PROBLEM REQUIREMENTS: Select from the records below every line that has the word "user" in it.

(Saved entries)
▼▼▼

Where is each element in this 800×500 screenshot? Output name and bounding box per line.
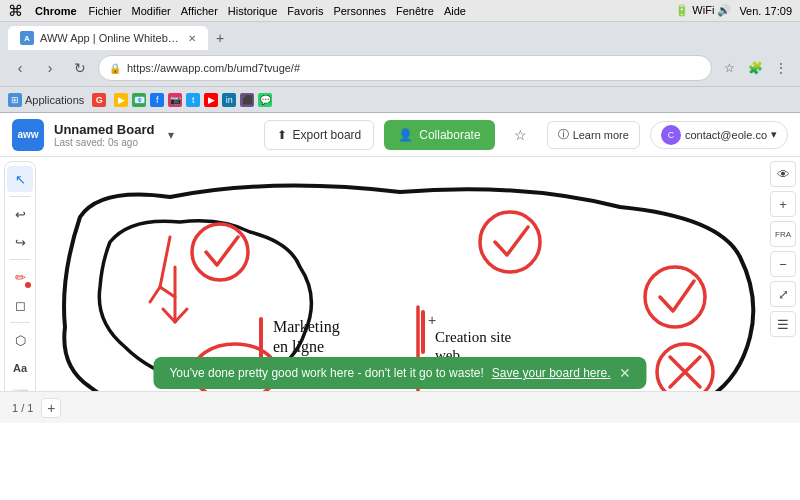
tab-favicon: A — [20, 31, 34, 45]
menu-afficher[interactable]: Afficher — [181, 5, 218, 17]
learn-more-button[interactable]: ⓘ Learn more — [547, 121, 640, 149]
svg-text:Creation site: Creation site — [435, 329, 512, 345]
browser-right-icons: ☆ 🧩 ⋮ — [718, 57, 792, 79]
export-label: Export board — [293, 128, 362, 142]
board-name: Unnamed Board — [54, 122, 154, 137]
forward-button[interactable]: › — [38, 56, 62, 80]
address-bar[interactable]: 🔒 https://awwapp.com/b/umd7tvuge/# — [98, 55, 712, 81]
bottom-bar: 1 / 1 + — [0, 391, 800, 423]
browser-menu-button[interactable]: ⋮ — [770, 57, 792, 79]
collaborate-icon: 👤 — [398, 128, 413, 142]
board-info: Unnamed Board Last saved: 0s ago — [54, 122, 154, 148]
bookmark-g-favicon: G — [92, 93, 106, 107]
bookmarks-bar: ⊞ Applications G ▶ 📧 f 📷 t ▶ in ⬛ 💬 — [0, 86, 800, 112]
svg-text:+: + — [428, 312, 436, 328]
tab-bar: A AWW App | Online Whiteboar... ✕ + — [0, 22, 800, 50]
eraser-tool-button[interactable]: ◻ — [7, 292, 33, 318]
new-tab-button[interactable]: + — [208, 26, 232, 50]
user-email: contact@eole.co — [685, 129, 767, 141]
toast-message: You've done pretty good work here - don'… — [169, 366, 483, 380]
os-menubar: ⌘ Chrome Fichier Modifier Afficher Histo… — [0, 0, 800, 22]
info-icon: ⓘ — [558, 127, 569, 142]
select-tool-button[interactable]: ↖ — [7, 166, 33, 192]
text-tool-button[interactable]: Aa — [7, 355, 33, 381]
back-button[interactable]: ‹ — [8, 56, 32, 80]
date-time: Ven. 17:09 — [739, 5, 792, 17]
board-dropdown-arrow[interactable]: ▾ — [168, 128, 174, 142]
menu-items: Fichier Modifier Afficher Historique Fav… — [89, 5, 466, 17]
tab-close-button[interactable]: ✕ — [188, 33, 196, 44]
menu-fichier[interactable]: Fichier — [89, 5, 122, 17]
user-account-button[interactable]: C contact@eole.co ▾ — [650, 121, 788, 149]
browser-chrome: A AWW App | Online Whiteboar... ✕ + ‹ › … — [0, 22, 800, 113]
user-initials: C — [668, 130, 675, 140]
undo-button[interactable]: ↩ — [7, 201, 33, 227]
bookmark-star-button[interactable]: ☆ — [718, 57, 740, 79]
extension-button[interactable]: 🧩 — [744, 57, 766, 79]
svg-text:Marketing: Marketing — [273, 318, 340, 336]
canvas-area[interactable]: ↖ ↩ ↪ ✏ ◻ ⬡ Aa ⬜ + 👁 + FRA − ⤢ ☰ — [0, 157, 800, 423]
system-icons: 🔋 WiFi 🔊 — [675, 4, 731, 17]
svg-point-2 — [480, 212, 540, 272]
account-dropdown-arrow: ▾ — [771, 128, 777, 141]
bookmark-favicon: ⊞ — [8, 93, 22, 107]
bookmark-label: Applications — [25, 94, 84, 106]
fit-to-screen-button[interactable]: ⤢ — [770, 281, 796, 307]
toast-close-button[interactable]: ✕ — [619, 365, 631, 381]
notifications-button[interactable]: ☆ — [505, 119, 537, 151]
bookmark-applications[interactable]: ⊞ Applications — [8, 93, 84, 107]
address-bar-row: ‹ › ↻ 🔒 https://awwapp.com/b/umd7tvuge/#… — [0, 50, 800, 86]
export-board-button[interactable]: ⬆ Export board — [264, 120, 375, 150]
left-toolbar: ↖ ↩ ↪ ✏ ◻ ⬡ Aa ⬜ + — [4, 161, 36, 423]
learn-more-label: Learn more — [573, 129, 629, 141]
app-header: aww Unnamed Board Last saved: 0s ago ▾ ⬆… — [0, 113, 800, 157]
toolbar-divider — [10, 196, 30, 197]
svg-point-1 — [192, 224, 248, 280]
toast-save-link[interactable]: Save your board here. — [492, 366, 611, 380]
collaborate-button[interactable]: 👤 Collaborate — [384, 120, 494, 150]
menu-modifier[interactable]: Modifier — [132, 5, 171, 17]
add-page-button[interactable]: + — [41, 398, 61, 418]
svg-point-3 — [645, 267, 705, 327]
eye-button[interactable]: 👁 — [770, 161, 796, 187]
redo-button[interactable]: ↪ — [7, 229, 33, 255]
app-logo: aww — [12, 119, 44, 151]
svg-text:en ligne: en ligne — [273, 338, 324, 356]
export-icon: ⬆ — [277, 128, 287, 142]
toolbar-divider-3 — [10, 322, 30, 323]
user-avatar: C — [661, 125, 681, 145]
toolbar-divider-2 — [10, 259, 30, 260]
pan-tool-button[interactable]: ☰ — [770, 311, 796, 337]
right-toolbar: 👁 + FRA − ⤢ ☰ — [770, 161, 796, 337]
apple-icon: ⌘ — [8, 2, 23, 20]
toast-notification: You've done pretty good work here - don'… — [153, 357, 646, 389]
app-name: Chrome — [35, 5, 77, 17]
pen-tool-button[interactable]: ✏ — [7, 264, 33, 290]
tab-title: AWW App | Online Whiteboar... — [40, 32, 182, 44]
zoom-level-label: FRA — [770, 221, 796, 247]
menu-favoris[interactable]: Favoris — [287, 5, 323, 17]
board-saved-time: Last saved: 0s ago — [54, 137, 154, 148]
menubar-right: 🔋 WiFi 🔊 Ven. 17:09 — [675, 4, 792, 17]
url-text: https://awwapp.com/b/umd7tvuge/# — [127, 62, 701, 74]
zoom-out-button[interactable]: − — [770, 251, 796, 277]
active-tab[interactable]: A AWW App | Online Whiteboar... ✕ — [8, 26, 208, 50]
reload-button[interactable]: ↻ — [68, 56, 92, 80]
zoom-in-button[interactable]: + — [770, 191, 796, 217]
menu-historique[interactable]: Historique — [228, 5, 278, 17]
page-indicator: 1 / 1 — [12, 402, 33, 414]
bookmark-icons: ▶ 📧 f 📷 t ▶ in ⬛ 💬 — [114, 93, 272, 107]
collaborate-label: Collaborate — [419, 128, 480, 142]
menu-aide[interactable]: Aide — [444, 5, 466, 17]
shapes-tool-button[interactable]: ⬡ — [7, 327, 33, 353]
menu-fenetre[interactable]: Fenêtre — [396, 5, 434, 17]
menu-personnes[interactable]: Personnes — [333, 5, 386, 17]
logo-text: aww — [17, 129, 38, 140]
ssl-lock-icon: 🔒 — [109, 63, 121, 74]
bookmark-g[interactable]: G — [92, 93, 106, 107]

▲▲▲
▼▼▼

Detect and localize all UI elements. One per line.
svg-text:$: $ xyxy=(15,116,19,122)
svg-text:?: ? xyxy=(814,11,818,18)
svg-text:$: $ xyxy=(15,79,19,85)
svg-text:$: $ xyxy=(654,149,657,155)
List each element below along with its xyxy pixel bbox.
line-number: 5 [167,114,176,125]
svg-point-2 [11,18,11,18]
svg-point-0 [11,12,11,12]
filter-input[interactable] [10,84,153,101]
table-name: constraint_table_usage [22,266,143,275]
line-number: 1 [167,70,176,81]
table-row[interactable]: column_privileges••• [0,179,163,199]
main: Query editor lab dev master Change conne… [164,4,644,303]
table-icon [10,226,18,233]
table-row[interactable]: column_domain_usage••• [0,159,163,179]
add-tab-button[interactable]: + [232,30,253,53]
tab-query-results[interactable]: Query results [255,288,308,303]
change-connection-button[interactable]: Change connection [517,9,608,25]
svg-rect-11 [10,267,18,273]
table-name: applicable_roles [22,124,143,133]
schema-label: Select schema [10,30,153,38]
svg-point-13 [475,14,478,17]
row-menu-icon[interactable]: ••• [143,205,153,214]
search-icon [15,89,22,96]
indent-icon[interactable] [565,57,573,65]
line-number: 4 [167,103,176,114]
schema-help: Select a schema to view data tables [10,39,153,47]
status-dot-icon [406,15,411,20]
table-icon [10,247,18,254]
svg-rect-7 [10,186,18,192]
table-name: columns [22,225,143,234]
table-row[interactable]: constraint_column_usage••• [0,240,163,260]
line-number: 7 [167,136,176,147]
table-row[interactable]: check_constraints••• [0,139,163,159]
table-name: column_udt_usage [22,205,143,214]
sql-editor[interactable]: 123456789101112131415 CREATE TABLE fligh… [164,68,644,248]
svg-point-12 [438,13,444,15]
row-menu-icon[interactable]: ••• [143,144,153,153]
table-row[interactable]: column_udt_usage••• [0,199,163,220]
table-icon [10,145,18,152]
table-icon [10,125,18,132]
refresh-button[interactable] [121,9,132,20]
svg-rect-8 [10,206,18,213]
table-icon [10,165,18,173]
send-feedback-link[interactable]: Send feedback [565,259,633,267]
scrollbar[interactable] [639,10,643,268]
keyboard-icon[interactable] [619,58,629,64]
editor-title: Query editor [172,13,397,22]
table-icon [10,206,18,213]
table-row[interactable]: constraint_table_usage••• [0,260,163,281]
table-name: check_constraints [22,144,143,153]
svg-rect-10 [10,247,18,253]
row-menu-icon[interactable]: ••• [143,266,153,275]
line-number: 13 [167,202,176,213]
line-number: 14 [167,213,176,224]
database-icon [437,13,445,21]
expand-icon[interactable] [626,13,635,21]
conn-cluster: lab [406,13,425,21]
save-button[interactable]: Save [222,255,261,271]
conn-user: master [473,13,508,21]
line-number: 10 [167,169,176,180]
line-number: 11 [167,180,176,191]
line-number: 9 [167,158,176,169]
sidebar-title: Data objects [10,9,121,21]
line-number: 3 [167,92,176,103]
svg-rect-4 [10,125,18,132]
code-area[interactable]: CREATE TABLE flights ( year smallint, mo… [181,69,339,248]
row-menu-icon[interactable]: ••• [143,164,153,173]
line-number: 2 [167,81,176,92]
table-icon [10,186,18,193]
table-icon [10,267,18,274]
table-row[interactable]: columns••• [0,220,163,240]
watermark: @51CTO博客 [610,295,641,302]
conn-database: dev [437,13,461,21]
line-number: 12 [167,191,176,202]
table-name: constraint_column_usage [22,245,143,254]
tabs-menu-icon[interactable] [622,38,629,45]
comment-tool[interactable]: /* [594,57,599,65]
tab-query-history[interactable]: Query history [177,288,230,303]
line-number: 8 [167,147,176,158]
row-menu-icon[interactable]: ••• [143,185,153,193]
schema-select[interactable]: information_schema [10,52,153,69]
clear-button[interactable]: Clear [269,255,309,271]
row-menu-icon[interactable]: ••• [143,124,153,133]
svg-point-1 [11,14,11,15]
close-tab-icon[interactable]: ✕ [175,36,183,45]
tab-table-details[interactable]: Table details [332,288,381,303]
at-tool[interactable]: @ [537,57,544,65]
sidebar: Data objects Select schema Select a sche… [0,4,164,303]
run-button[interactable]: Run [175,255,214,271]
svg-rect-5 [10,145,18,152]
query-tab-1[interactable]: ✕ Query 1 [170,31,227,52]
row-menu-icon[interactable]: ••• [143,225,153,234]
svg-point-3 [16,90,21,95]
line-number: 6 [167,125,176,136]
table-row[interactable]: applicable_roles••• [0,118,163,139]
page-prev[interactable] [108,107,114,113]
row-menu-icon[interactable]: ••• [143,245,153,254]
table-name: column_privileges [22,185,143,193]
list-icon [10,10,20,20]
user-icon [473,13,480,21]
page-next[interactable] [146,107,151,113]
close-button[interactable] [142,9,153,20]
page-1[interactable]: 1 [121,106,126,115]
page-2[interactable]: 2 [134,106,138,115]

▲▲▲
▼▼▼

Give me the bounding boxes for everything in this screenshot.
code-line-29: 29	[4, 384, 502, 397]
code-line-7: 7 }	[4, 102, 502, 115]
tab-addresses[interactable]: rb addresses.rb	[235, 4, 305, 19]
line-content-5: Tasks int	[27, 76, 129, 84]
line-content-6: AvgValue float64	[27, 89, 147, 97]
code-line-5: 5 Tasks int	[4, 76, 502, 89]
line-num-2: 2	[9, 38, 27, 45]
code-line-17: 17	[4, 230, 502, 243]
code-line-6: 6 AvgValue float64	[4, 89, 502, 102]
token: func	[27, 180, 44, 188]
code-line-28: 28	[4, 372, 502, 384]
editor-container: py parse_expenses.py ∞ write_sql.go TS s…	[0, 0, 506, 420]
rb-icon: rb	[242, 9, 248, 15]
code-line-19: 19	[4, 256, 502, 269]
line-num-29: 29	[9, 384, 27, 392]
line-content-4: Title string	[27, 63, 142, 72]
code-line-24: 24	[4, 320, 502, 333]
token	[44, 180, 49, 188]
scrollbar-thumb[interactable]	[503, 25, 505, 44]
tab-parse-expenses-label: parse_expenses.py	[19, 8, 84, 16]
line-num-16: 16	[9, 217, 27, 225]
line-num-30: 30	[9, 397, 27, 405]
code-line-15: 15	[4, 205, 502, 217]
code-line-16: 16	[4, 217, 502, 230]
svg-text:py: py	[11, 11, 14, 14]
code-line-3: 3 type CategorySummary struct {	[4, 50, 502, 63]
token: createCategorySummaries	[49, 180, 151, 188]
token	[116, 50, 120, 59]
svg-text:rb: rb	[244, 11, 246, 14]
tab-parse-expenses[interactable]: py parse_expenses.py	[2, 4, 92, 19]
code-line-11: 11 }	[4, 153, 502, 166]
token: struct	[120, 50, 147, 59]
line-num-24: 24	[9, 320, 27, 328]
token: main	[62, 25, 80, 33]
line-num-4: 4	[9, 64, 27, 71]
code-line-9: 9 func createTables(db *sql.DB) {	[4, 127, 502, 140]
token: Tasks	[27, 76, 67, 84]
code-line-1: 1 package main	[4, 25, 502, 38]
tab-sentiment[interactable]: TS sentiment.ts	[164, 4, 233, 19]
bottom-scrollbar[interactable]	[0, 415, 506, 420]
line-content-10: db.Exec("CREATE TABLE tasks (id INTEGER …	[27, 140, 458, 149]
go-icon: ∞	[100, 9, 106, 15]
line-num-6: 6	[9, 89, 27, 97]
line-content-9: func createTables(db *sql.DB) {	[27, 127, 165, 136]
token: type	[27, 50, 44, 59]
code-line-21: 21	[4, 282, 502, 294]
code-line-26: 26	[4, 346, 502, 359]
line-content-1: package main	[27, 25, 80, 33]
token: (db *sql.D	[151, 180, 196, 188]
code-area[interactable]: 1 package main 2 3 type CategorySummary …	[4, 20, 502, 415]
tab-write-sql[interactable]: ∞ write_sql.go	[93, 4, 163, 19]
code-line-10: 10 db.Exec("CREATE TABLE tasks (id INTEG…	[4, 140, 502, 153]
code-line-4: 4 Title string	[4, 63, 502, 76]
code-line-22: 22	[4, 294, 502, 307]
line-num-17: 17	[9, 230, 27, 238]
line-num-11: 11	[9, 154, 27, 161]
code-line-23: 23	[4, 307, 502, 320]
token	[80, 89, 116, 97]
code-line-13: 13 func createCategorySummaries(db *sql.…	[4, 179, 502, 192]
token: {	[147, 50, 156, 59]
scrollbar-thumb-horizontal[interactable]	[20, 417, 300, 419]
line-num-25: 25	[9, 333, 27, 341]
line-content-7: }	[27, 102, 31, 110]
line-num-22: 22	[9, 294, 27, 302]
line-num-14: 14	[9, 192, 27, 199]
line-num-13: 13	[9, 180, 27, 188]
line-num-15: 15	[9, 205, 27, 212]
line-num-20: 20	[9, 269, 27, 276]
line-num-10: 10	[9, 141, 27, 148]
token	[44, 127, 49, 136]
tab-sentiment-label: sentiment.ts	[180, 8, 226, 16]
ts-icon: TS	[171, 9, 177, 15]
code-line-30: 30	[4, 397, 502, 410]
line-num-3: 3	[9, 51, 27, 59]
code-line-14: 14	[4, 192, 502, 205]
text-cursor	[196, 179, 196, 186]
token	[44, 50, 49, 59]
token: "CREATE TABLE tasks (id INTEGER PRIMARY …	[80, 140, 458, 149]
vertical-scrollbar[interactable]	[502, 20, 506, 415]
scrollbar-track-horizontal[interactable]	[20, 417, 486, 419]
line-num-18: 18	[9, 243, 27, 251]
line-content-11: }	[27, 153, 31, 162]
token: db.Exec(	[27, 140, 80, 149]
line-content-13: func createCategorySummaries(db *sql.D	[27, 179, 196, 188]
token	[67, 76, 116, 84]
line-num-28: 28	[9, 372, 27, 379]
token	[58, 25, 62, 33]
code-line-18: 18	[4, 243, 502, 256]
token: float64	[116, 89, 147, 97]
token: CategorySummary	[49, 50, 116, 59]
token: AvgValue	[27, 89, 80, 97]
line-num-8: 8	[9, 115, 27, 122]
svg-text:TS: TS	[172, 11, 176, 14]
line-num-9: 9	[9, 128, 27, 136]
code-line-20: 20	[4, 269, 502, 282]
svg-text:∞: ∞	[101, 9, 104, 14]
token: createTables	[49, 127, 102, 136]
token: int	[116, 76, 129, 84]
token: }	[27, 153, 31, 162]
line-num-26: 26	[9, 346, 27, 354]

▲▲▲

RESULT OF THIS EXERCISE:
user-email: contact@eole.co — [685, 129, 767, 141]
user-account-button[interactable]: C contact@eole.co ▾ — [650, 121, 788, 149]
user-initials: C — [668, 130, 675, 140]
user-avatar: C — [661, 125, 681, 145]
conn-user: master [473,13,508,21]
user-icon [473,13,480,21]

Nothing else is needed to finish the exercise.